*Brief*: Below are some records; quote exactly the lines from the one that contains "Demarcación hidrográfica de Tenerife" through the one that contains "Real Decreto 688/2023, de", inclusive, and no others.

Segment Start: Supplied information

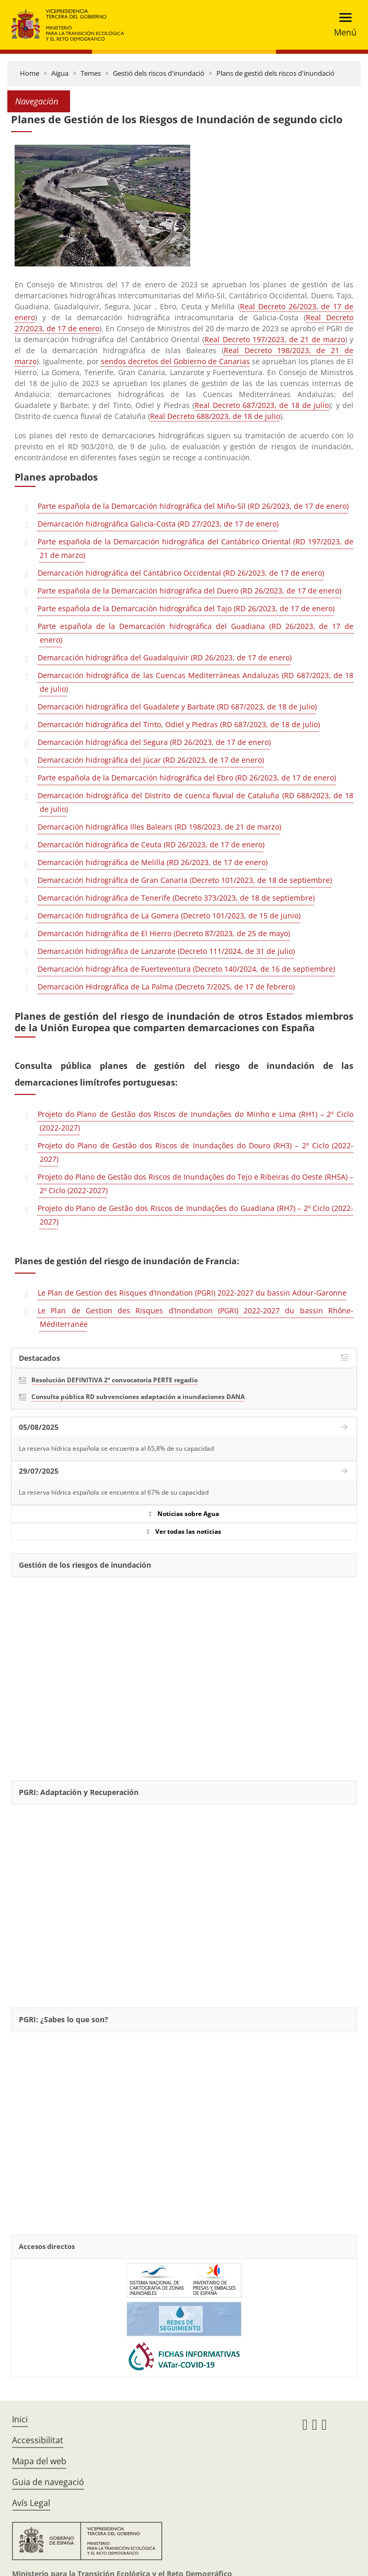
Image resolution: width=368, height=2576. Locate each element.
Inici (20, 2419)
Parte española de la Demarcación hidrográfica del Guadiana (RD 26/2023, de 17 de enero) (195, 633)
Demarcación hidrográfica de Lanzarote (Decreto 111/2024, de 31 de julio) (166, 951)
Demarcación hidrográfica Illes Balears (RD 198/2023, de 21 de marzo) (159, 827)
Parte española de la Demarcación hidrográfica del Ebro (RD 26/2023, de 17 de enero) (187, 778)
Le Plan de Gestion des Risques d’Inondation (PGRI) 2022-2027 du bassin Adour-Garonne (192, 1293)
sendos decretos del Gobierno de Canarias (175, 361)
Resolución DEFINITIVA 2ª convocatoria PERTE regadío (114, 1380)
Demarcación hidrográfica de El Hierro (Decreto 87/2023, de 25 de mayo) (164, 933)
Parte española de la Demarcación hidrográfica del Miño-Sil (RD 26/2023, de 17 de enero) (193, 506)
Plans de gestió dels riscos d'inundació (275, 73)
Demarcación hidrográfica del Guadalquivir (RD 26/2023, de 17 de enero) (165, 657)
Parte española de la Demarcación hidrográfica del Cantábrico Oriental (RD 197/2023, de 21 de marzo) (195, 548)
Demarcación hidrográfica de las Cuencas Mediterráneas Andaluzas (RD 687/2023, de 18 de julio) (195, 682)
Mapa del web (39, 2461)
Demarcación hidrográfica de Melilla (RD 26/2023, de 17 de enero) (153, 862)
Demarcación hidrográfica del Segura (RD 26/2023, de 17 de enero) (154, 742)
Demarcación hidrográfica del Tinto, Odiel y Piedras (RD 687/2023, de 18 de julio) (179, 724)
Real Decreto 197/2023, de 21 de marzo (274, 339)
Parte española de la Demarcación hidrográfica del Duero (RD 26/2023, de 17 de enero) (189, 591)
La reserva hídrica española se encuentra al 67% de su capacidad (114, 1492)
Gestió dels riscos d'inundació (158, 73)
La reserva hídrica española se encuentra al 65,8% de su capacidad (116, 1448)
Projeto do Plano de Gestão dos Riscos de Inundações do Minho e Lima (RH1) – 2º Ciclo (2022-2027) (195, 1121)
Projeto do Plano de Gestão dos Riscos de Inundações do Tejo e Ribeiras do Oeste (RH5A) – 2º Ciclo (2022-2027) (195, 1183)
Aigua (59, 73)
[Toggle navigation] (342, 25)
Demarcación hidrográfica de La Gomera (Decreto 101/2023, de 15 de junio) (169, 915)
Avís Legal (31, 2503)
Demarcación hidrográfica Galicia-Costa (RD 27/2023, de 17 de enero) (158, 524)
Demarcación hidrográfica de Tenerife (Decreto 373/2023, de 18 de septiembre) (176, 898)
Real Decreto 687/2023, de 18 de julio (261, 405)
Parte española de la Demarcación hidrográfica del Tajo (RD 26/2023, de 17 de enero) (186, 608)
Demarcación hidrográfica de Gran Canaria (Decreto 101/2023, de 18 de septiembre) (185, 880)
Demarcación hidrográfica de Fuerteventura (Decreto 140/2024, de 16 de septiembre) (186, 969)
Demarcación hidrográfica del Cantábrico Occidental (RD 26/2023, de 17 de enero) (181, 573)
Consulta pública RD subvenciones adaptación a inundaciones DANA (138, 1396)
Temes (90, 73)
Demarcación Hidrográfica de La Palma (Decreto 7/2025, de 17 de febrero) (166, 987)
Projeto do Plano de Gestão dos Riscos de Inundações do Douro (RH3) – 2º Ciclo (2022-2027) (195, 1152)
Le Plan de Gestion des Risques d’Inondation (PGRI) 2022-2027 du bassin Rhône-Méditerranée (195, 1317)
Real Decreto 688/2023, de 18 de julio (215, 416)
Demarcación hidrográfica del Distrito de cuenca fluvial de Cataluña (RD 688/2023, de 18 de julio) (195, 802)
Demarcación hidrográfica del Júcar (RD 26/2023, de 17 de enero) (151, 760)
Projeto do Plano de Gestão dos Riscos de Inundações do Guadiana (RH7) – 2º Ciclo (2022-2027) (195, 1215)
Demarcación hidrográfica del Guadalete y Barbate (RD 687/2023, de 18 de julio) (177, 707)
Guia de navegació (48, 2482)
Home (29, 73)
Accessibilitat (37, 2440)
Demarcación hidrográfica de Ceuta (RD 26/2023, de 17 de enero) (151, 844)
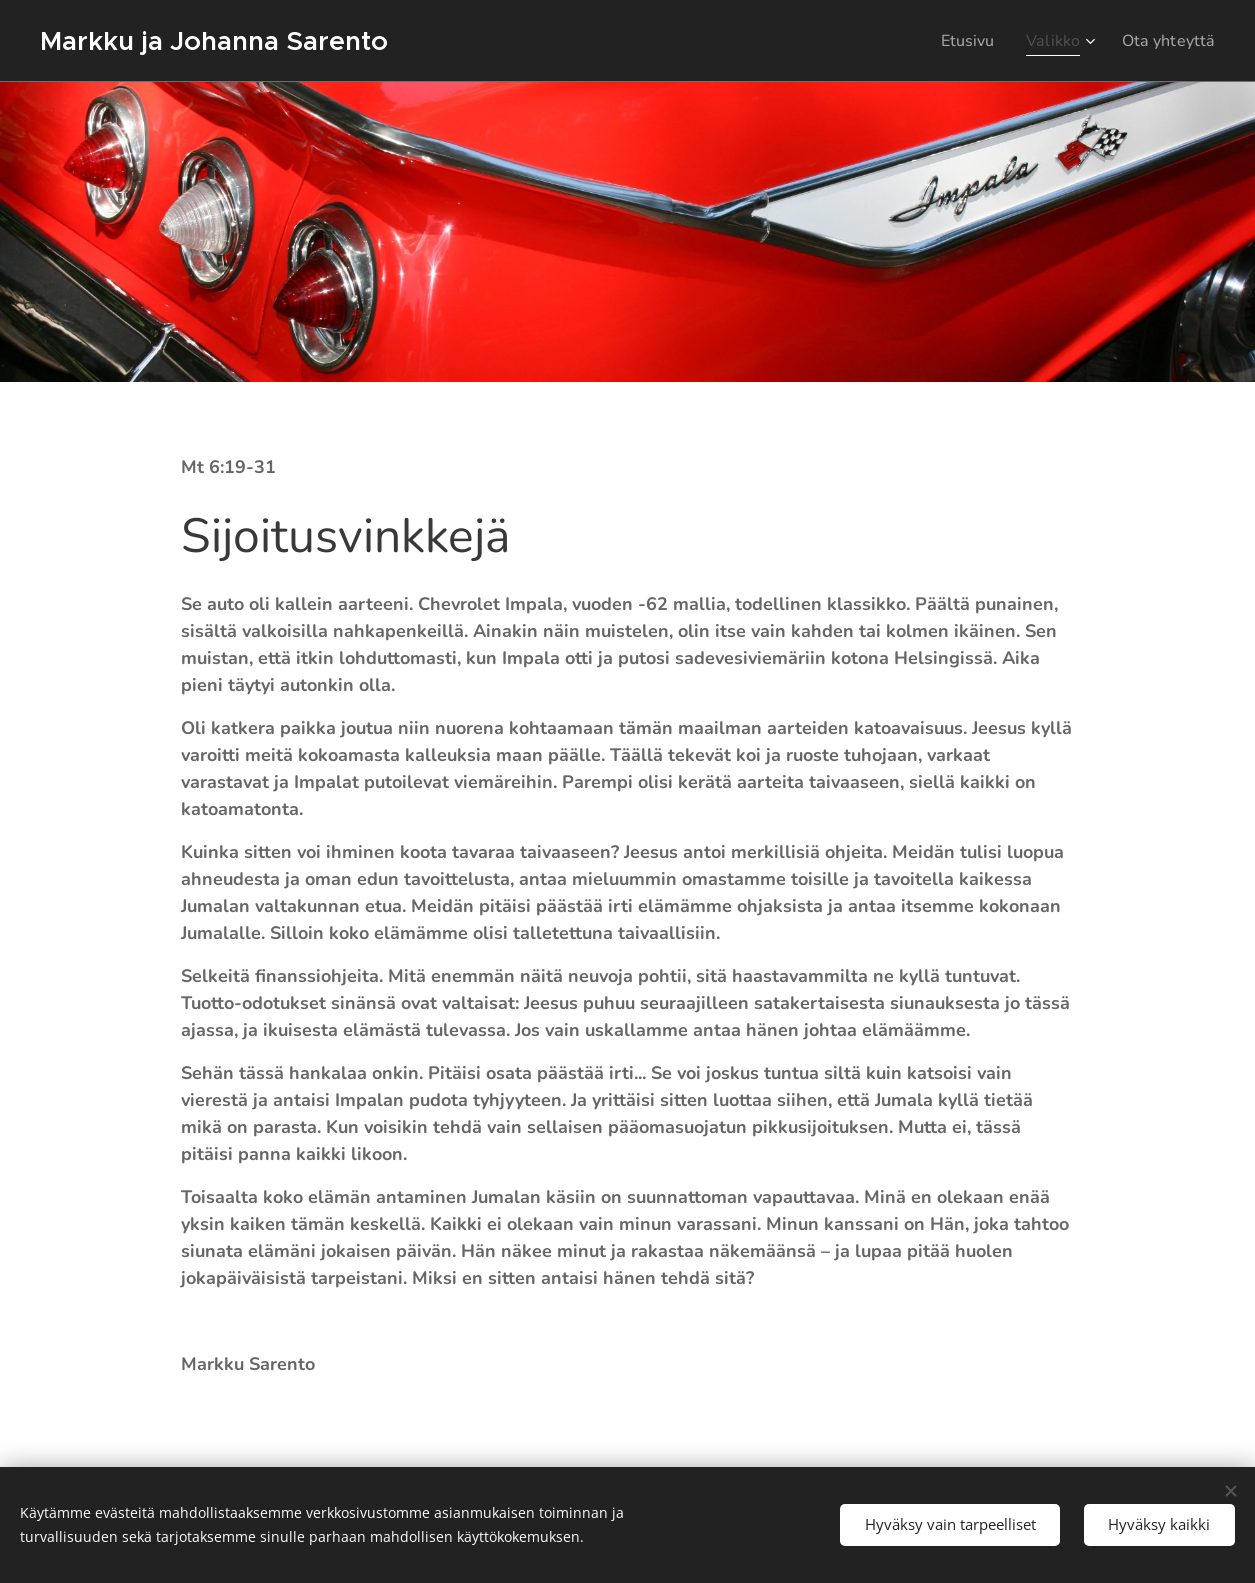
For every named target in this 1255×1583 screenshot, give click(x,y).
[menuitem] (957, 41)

Segment End: Supplied information

*Your solution*:
Demarcación hidrográfica de Tenerife (Decreto 373/2023, de 18 de septiembre) (176, 898)
Real Decreto 687/2023, de 18 de julio (261, 405)
Parte española de la Demarcación hidrográfica del Tajo (RD 26/2023, de 17 de enero) (186, 608)
Demarcación hidrográfica de Gran Canaria (Decreto 101/2023, de 18 de septiembre) (185, 880)
Demarcación hidrográfica de Fuerteventura (Decreto 140/2024, de 16 de septiembre) (186, 969)
Demarcación hidrográfica del Cantábrico Occidental (RD 26/2023, de 17 de enero) (181, 573)
Consulta pública RD subvenciones adaptación a inundaciones DANA (138, 1396)
Temes (90, 73)
Demarcación Hidrográfica de La Palma (Decreto 7/2025, de 17 de febrero) (166, 987)
Projeto do Plano de Gestão dos Riscos de Inundações do Douro (RH3) – 2º Ciclo (2022-2027) (195, 1152)
Le Plan de Gestion des Risques d’Inondation (PGRI) 2022-2027 du bassin Rhône-Méditerranée (195, 1317)
Real Decreto 688/2023, de 18 de julio (215, 416)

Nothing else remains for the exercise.